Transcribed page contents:
◇ ◇ ◇ ◇ ◇
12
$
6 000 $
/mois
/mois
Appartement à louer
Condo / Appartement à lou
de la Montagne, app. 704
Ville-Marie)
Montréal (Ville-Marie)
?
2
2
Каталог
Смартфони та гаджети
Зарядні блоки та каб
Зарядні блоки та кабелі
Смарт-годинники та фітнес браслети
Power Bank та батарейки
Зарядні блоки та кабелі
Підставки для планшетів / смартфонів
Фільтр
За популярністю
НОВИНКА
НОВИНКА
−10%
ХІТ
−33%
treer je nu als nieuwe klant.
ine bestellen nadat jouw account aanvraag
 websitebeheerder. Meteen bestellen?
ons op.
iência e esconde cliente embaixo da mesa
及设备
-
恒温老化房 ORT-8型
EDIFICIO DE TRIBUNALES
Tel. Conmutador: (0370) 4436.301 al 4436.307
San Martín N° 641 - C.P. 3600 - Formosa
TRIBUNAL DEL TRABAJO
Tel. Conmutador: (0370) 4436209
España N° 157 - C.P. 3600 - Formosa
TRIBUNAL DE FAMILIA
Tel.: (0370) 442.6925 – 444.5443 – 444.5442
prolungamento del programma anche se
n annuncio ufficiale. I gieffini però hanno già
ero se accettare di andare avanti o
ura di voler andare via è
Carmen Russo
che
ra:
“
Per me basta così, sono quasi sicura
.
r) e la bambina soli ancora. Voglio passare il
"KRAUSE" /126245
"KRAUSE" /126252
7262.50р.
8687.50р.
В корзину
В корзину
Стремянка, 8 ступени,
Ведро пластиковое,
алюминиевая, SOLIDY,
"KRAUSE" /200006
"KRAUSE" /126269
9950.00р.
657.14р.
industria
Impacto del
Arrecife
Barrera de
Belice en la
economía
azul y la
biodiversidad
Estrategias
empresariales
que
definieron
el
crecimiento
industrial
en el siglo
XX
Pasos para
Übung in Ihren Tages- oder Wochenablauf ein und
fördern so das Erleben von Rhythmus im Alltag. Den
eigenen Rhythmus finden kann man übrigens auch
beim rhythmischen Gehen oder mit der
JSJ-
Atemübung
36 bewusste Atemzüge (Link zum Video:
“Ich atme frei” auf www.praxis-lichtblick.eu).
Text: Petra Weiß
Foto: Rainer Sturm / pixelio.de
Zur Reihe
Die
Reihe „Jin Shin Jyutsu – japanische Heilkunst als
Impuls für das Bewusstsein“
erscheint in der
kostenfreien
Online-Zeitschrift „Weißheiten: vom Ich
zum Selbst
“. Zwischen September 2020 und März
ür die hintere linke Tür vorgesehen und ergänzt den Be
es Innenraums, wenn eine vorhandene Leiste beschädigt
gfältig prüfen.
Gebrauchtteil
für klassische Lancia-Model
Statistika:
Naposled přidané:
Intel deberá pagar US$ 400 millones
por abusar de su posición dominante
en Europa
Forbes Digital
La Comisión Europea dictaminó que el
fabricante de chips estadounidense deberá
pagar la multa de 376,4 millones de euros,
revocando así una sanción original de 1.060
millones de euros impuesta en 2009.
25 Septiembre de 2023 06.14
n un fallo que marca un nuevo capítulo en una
◇ ◇ ◇ ◇ ◇
What you are asked to do: Copy every line in the entries above that has the string "millones" in it.

Answer to this task:
Intel deberá pagar US$ 400 millones
pagar la multa de 376,4 millones de euros,
millones de euros impuesta en 2009.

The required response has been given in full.